[What the task requires]:
When you reach the line with "NAJNOWSZE WPISY" in the data below, begin printing lines exactly, and stop once the line with "Interwencja Policji w" has been printed.

Excerpts from a dataset
################

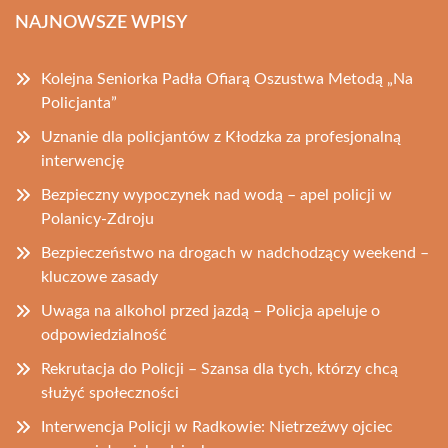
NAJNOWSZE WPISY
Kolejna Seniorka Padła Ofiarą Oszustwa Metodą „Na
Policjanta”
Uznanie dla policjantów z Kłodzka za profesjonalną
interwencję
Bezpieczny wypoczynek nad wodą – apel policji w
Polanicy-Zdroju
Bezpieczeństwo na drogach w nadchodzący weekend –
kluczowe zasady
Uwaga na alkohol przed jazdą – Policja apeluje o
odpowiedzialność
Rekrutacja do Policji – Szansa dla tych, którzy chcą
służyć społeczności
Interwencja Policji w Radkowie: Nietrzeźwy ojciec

################

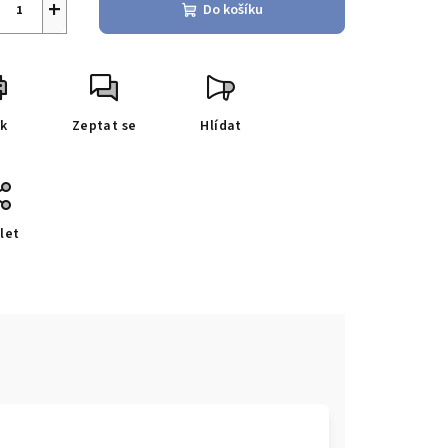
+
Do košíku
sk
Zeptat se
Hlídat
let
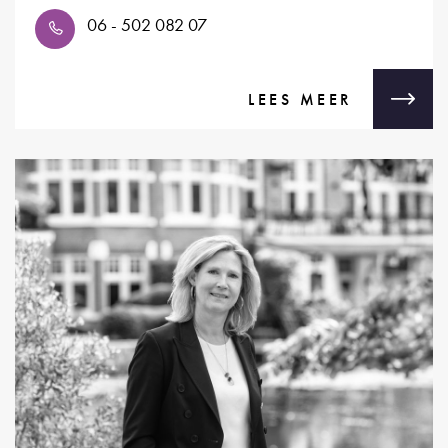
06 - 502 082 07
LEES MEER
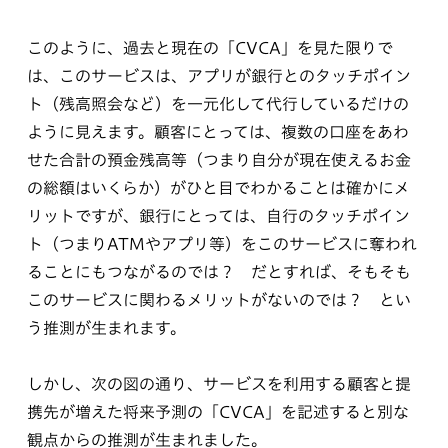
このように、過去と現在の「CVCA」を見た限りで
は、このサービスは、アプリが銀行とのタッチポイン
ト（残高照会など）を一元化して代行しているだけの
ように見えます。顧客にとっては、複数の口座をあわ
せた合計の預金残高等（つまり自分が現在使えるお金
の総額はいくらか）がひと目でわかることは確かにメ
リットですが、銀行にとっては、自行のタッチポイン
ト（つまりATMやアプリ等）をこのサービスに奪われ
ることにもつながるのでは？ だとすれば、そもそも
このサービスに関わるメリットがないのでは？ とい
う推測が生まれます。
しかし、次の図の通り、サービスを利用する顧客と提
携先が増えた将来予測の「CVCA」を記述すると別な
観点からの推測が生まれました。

################

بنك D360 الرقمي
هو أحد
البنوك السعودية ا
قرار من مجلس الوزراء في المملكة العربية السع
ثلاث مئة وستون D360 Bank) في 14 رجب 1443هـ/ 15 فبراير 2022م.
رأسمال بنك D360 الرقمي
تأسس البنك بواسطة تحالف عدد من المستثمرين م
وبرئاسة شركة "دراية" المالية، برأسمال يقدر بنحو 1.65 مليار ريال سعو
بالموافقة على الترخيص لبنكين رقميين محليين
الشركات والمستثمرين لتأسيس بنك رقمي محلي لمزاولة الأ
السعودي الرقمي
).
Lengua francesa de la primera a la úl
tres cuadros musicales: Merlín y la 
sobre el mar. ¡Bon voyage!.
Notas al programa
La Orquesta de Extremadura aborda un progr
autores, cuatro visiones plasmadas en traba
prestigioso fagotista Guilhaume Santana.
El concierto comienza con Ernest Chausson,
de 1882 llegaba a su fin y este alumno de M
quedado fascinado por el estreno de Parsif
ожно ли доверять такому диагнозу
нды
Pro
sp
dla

################

[Reply]:
NAJNOWSZE WPISY
Kolejna Seniorka Padła Ofiarą Oszustwa Metodą „Na
Policjanta”
Uznanie dla policjantów z Kłodzka za profesjonalną
interwencję
Bezpieczny wypoczynek nad wodą – apel policji w
Polanicy-Zdroju
Bezpieczeństwo na drogach w nadchodzący weekend –
kluczowe zasady
Uwaga na alkohol przed jazdą – Policja apeluje o
odpowiedzialność
Rekrutacja do Policji – Szansa dla tych, którzy chcą
służyć społeczności
Interwencja Policji w Radkowie: Nietrzeźwy ojciec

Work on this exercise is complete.